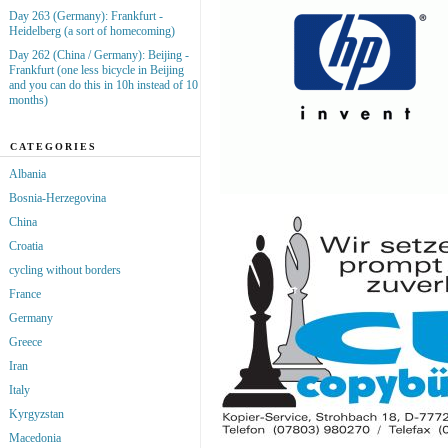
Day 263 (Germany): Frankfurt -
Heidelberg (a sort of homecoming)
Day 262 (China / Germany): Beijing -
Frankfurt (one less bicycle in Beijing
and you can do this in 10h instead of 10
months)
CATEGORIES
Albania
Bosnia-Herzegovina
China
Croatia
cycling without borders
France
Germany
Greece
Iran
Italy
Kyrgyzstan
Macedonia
++++++
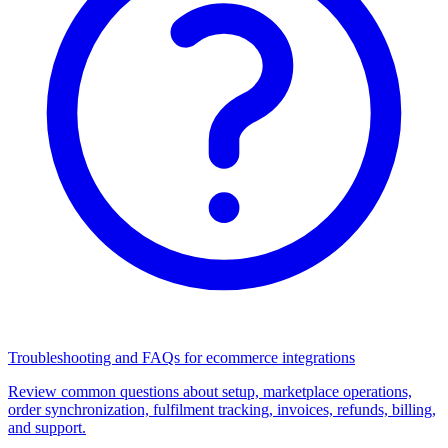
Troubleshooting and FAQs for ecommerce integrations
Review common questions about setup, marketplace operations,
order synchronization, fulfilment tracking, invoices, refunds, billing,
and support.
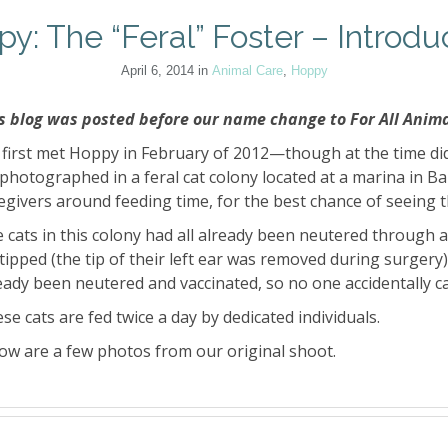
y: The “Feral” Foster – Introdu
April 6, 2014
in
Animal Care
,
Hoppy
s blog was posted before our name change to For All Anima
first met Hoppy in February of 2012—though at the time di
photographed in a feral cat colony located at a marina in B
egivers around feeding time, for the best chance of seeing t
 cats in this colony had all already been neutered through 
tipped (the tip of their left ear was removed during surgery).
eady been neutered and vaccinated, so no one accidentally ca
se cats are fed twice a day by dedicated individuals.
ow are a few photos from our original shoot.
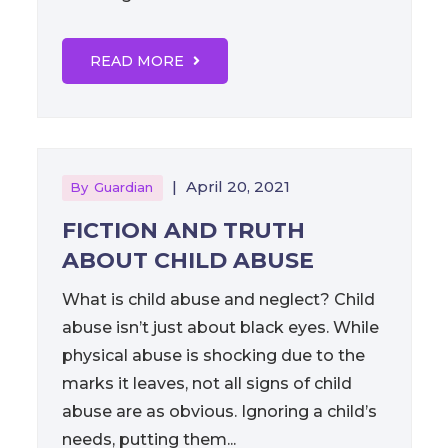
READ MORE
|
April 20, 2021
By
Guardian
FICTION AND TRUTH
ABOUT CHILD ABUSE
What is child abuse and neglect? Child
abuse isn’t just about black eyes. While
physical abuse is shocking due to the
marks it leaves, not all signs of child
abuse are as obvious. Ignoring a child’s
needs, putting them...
++++++
Activity:
Above are some records. Output exactly the lines from the one that contains "tipped (the tip" to the one that contains "FICTION AND TRUTH", keeping both, and omit the pictures.

Exercise result:
tipped (the tip of their left ear was removed during surgery).
eady been neutered and vaccinated, so no one accidentally ca
se cats are fed twice a day by dedicated individuals.
ow are a few photos from our original shoot.
READ MORE
|
April 20, 2021
By
Guardian
FICTION AND TRUTH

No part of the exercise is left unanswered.